At the conclusion of the tale, Father Duffy asks whether it was Arthur or Willie who murdered Cornelius, but Arthur reiterates that the two simply left him to his fate. When Father Duffy expresses a surprising amount of anger at this, as well as the sentiment that Willie was "lucky" to have been killed before Duffy could meet him, Arthur realizes the priest's true identity: Samuel Murphy. The elder Murphy then attempts to kill Arthur with a mace, but, before he can, he is struck down by an unseen rescuer. When he is able to look up, Arthur is surprised to discover his rescuer is Willie—more accurately, the decapitated body of Willie. Holding his head in one hand, Willie explains that the bite he suffered on the island seems to have rendered him undead following his execution. As the two make their way out of the prison cell, Willie remarks that being undead is the best thing that ever happened to him, and even suggests that Arthur himself get bitten. When Arthur rejects the idea, Willie claims he's starting to feel "ravenous", and jokingly chases after Arthur as they leave the prison.

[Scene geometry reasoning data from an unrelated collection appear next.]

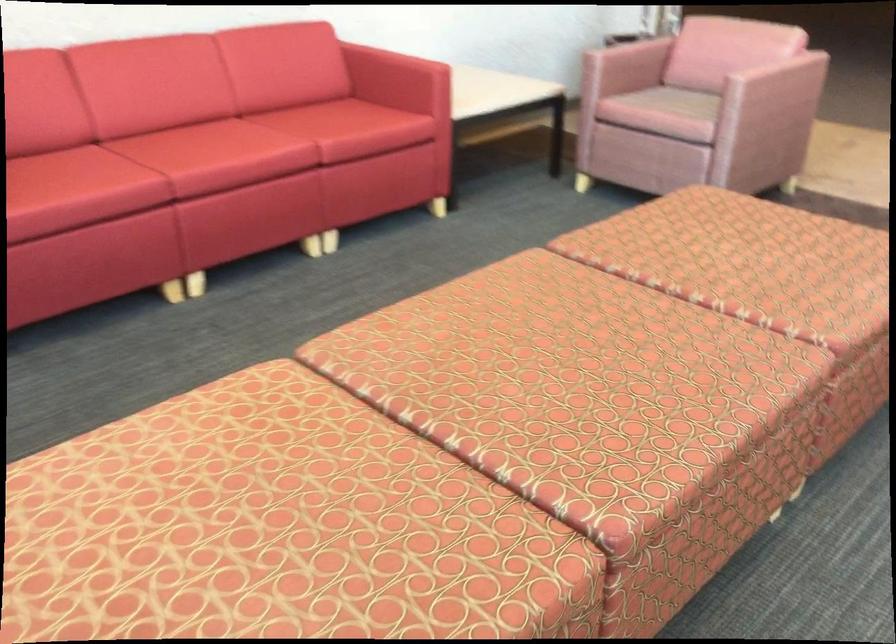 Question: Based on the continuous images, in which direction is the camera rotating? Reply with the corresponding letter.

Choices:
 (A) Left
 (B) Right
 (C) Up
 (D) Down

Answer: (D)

Unknown to them, Cornelius rises from his underwater grave.

==Cast==
- Dominic Monaghan as Arthur Blake
- Larry Fessenden as Willie Grimes
- Ron Perlman as Father Duffy
- Brenda Cooney as Fanny Briers (spelled "Bryers" in some captions for the hearing impaired)
- John Speredakos as Cornelius Murphy
- Heather Bullock as Valentine
- Alisdair Stewart as Bulger
- Angus Scrimm as Doctor Quint
- Joel Garland as Ronnie
- Aidan Redmond as Jack Flood
- Jonathan M. Parisen as Towns Folk #1

==Production==
The film was based on McQuaid's 2005 short film The Resurrection Apprentice, which also starred Fessenden. After a muted response to the more serious and dramatic tone of the short, McQuaid reworked the idea to be more comedic. Scrimm was cast when McQuaid met him on the set of another Fessenden project. When Scrimm mentioned to Fessenden's son that he could play the violin, McQuaid added a scene to showcase this talent. Perlman had worked with McQuaid and Fessenden previously on The Last Winter. Perlman's role was expanded after he pointed out that it was light. Monaghan was approached by producer Peter Phok. Shooting took place in Staten Island, New York City. Production was halted for five months while co-star Perlman starred in Hellboy II: The Golden Army.

==Release==
In 2009, the film was picked up for distribution by IFC (US), Anchor Bay (Canada, UK and Australia) and Screen Media (foreign sales). The Blu-ray Disc was released on March 30, 2010 in the United States.

==Critical reception==
I Sell The Dead has received primarily positive reviews. As of April 2025, it holds a 71% approval rating on review aggregator Rotten Tomatoes, based on 45 reviews with an average rating of 5.92/10. The site's consensus reads: "A horror comedy that's almost as chilling as it is funny, I Sell the Dead relies on its dark humor and offbeat charm to overcome its low budget shortcomings." Online critic Maitland McDonagh stated, "A fresh, darkly funny blend of crime [graverobbing, to be precise] and supernatural hijinks ... that delivers an offbeat but carefully balanced mix of shocks, homages and uneasy chuckles." Dennis Harvey of Variety wrote that the film "doesn't build much narrative steam" but will entertain horror fans. Manohla Dargis of The New York Times wrote that although the jokes and setup wear thin, the filmmakers' enthusiasm carries the film. In a negative review, Michael Ordona of the Los Angeles Times wrote that the film lacks both scares and humor. Nicolas Rapold of The Village Voice called the premise "snack food for horror hobbyists" but said the film's editing focuses on the wrong scenes. Jeannette Catsoulis of NPR wrote that the film is "more slapstick than horror" but has "genuinely chilling moments". Noel Murray of The A.V. Club rated it a letter grade of B and wrote that the veteran cast carries the film. Andrew Kasch of Dread Central rated it 4/5 stars and wrote, "[T]his is a film made by horror fans for horror fans with enough fun to please almost any crowd."

I Sell the Dead won the 2009 Slamdance Award.

==Comic==
Image Comics released a comic book adaptation of the movie on 7 October 2009.

== Soundtrack ==
In the summer of 2015, Deep Focus Records released the official soundtrack on vinyl.

==Sequel==
Scareflix planned a sequel for 2011, which has not, as yet, been made.